Brief: Only the stretch of the listing below that runs from the line with "R$ 6.122 total" through the line with "nato Álvarez" is to be printed, exactly and with both ends.

Input data:
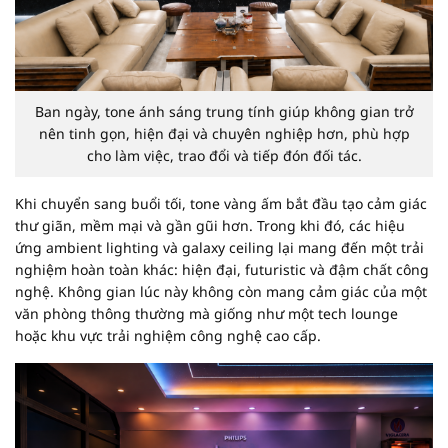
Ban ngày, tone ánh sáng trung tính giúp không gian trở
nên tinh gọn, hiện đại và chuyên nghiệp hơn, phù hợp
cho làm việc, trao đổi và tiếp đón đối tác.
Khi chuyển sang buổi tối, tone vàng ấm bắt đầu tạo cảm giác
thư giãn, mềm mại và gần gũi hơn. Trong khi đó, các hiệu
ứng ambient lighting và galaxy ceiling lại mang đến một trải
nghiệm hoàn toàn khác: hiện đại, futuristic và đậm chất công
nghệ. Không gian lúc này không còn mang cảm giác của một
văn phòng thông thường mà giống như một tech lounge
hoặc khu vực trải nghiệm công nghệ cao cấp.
--
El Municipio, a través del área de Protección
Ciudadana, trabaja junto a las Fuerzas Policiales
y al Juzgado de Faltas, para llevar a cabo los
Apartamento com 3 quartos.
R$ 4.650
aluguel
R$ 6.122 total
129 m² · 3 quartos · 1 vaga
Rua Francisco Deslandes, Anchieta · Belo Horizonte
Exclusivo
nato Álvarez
--
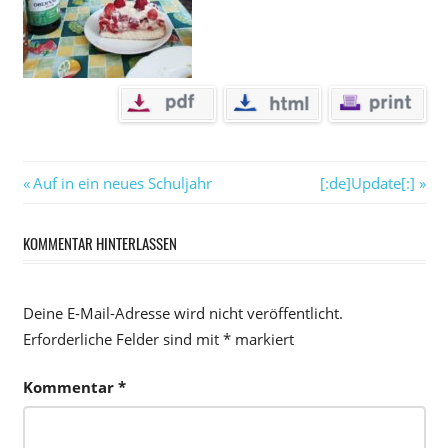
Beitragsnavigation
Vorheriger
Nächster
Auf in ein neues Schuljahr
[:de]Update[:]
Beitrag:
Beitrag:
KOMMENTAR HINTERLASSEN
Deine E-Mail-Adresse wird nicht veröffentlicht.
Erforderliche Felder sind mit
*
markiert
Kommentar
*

Written response:
R$ 6.122 total
129 m² · 3 quartos · 1 vaga
Rua Francisco Deslandes, Anchieta · Belo Horizonte
Exclusivo
nato Álvarez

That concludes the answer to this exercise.